■ What the task asks:
An exact transcription of all the records is required, minus the images.

■ Data shown:
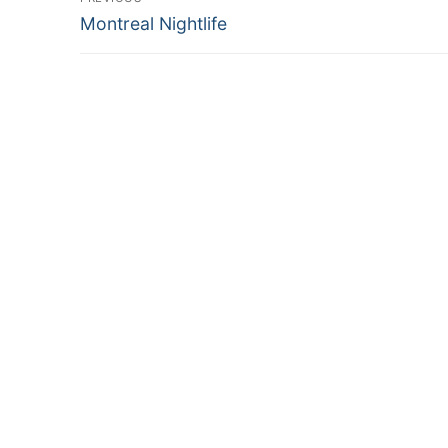
Previous
navigation
Montreal Nightlife
post:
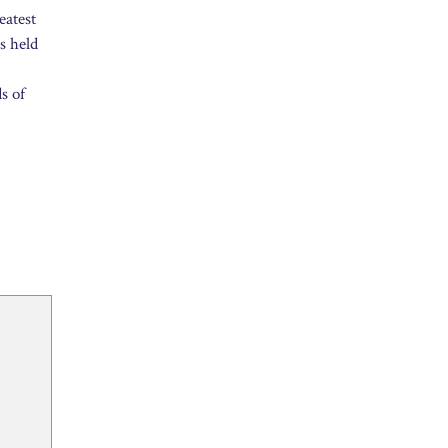
eatest
s held
s of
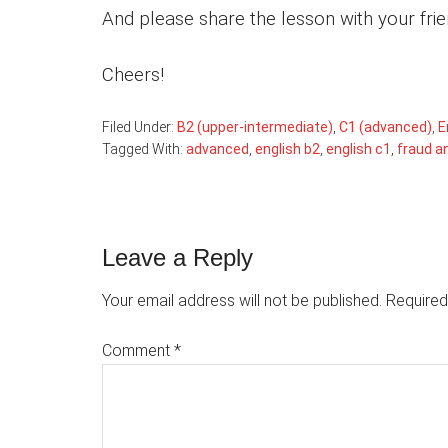
And please share the lesson with your fri
Cheers!
Filed Under:
B2 (upper-intermediate)
,
C1 (advanced)
,
E
Tagged With:
advanced
,
english b2
,
english c1
,
fraud a
Reader
Leave a Reply
Interactions
Your email address will not be published.
Required
Comment
*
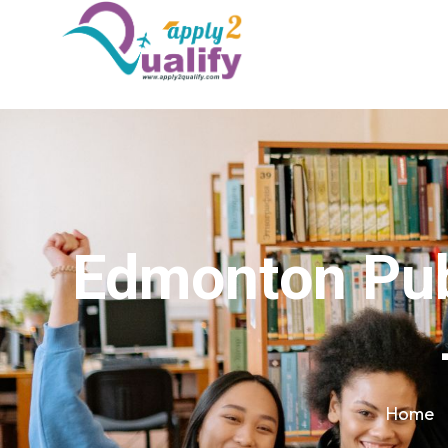
Edmonton Publ
Home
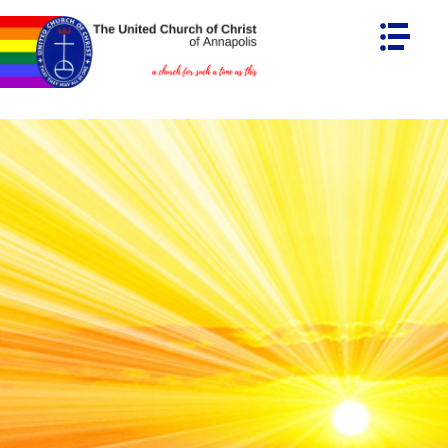
HOME
ABOUT UCCA
MINISTRIES
Connecting Together
Immigration Justice
LIGHT HOUSE
CREATION CARE
CALENDAR
LEADERSHIP
OUR STAFF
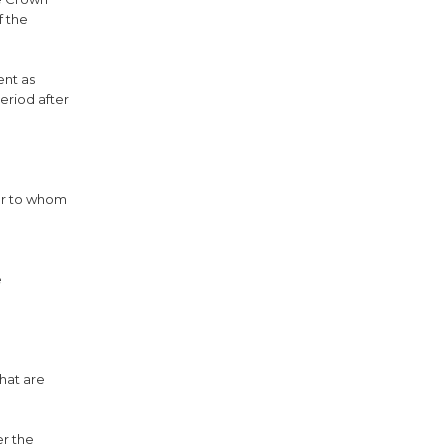
f the
ent as
eriod after
her to whom
e
that are
er the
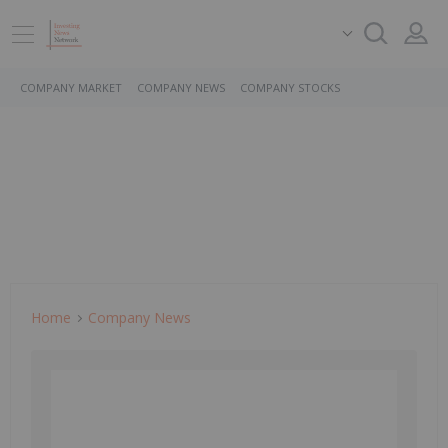
COMPANY MARKET
COMPANY NEWS
COMPANY STOCKS
Home
Company News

■ Reply:
Previous
navigation
Montreal Nightlife
post:
eatest
s held
s of
And please share the lesson with your fri
Cheers!
Filed Under:
B2 (upper-intermediate)
,
C1 (advanced)
,
E
Tagged With:
advanced
,
english b2
,
english c1
,
fraud a
Reader
Leave a Reply
Interactions
Your email address will not be published.
Required
Comment
*
Edmonton Publ
Home
HOME
ABOUT UCCA
MINISTRIES
Connecting Together
Immigration Justice
LIGHT HOUSE
CREATION CARE
CALENDAR
LEADERSHIP
OUR STAFF
f the
ent as
eriod after
her to whom
e
that are
er the
COMPANY MARKET
COMPANY NEWS
COMPANY STOCKS
Home
Company News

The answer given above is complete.